Research

Speech Enhancement/Separation

In a non-studio recording environment, recorded speech could be degraded by a microphone or environmental noise. The goal of this research is to enhance a speech signal by suppressing the noise of a degraded signal using the DNN architecture.

Binaural Rendering

To realize a truly intelligent and adaptive audio rendering system, we aim to build a DNN architecture that can extract environmental information from audio signals and noises. Using the extracted information and original 3D audio data, we can regenerate the 3D audio scene best suits the given playback environment.

Room Geometry Inference

Estimating indoor geometries is a crucial step in creating realistic digital twins of indoor spaces. Traditionally, methods to determine indoor geometries relied on vision-based techniques. However, creating an accurate digital twin becomes challenging when the camera-captured indoor image has hidden areas in the scene. To overcome this challenge, we use acoustic echoes to discover room geometry.

Anomaly Detection

Anomalous sounds refer to atypical sound patterns that deviate from the expected or normal acoustic behavior, which can arise from various factors such as equipment malfunctions, environmental disturbances, or unexpected events.
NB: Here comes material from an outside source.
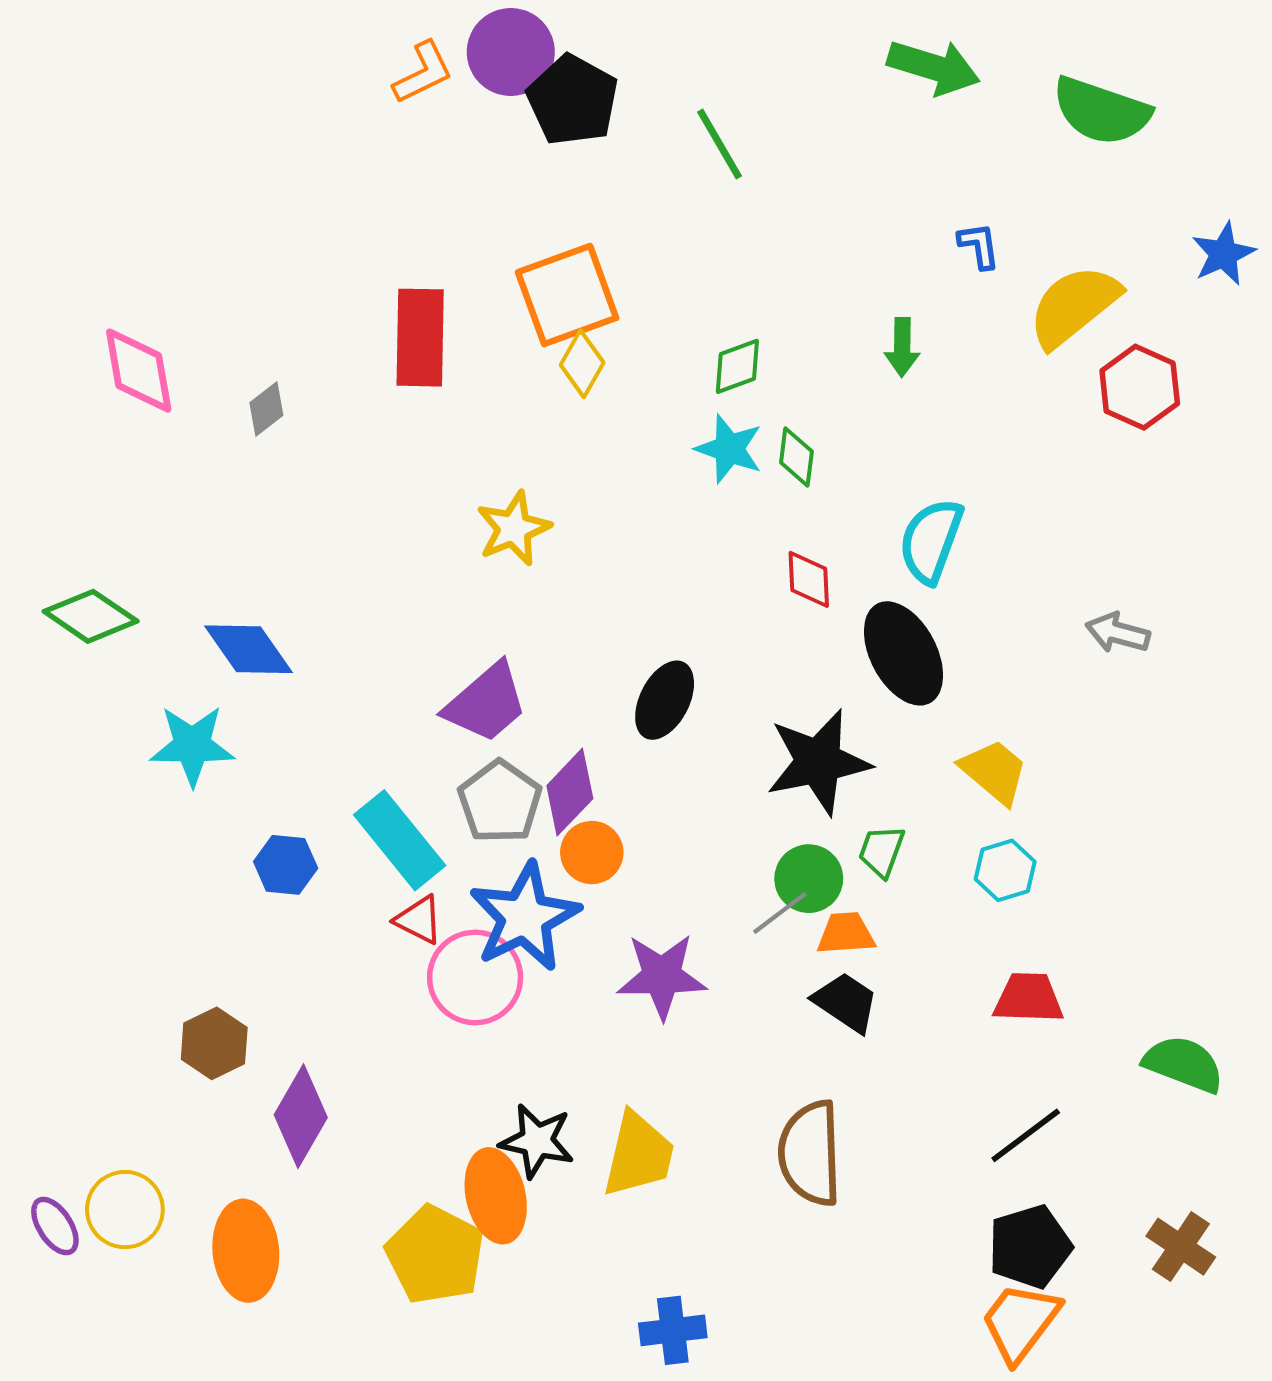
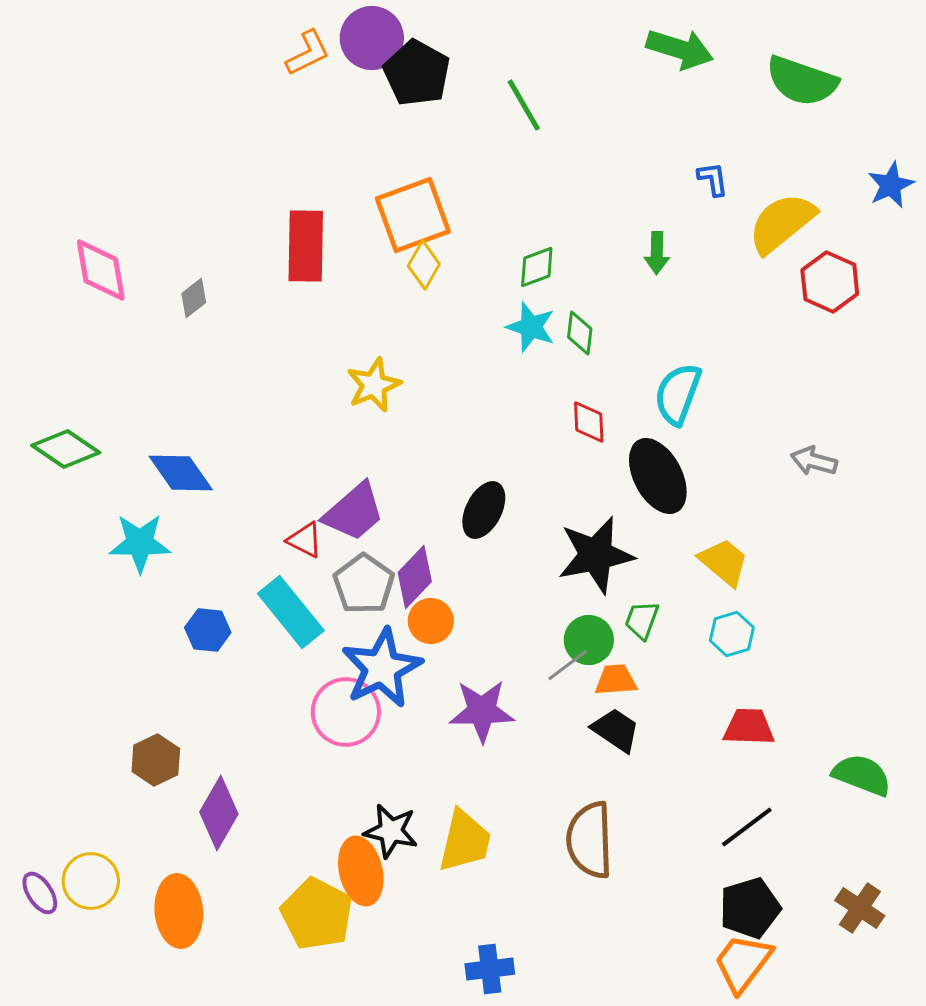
red triangle: (419, 920) -> (305, 540), moved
In anomalous sound detection tasks, the main goal is to detect anomalous sound by only using normal sound data with machine learning techniques.

Target Sound Extraction

When a lot of different types of sounds are mixed with noise and reverberation, the goal is to isolate the desired signal related to the specific input clues (e.g., class label on the figure.) We are focusing on a Transformer-based model capable of extracting target sounds by using class labels and direction information as clues.
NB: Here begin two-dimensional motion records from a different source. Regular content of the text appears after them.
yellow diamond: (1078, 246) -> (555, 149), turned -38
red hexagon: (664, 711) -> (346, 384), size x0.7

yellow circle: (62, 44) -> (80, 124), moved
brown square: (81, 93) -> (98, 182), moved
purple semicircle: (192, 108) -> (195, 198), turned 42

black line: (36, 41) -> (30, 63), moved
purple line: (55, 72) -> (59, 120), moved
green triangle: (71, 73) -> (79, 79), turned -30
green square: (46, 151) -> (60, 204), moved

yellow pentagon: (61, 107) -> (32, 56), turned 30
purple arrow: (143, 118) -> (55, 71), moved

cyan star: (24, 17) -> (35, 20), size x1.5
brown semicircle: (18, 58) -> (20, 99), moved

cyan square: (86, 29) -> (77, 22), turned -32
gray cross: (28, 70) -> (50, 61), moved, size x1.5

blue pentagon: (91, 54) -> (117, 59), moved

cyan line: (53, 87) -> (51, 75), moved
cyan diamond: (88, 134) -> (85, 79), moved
Sound Event Localization and Detection

The type and location of sound events are important information for sound-scene. Sound event localization and detection (SELD) is a task to classify sound events and localize the direction-of-arrival (DoA) in the temporal domain utilizing multichannel acoustic signals. The spatial, spectral, and temporal information is crucial to detecting and localizing sound events. However, prior studies employ spectral and channel information as the embedding for a sequence of temporal attention. This usage limits the deep neural network from extracting meaningful features from the spectral or spatial domains. Therefore, we propose a novel framework that bolsters SELD performance by independently applying attention mechanisms to distinct domains.